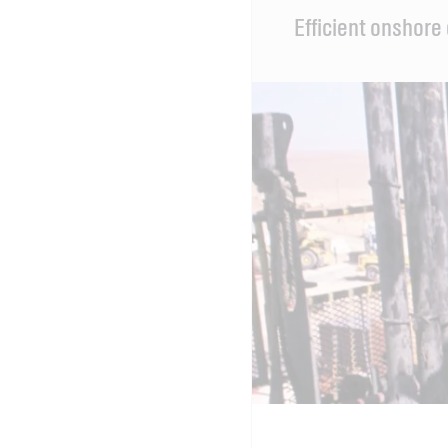
Main
Efficient onshore 
Content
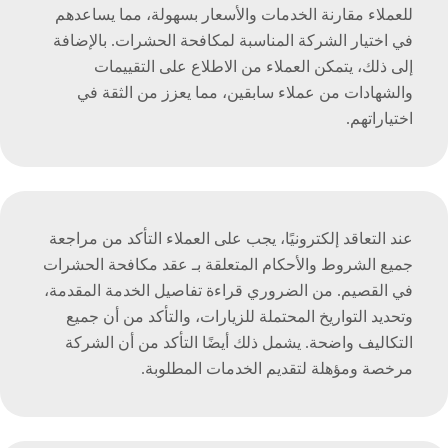
للعملاء مقارنة الخدمات والأسعار بسهولة، مما يساعدهم
في اختيار الشركة المناسبة لمكافحة الحشرات. بالإضافة
إلى ذلك، يتمكن العملاء من الاطلاع على التقييمات
والشهادات من عملاء سابقين، مما يعزز من الثقة في
اختياراتهم.
عند التعاقد إلكترونيًا، يجب على العملاء التأكد من مراجعة
جميع الشروط والأحكام المتعلقة بـ عقد مكافحة الحشرات
في القصيم. من الضروري قراءة تفاصيل الخدمة المقدمة،
وتحديد التواريخ المحتملة للزيارات، والتأكد من أن جميع
التكاليف واضحة. يشمل ذلك أيضًا التأكد من أن الشركة
مرخصة ومؤهلة لتقديم الخدمات المطلوبة.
● ● ● ● ● ● ●
EXERCISE REQUIREMENTS
All lines from the one holding "والشهادات من عملاء" through the end of the entries need to be given again exactly. Leave out the others.

RESULT OF THE TASK
والشهادات من عملاء سابقين، مما يعزز من الثقة في
اختياراتهم.
عند التعاقد إلكترونيًا، يجب على العملاء التأكد من مراجعة
جميع الشروط والأحكام المتعلقة بـ عقد مكافحة الحشرات
في القصيم. من الضروري قراءة تفاصيل الخدمة المقدمة،
وتحديد التواريخ المحتملة للزيارات، والتأكد من أن جميع
التكاليف واضحة. يشمل ذلك أيضًا التأكد من أن الشركة
مرخصة ومؤهلة لتقديم الخدمات المطلوبة.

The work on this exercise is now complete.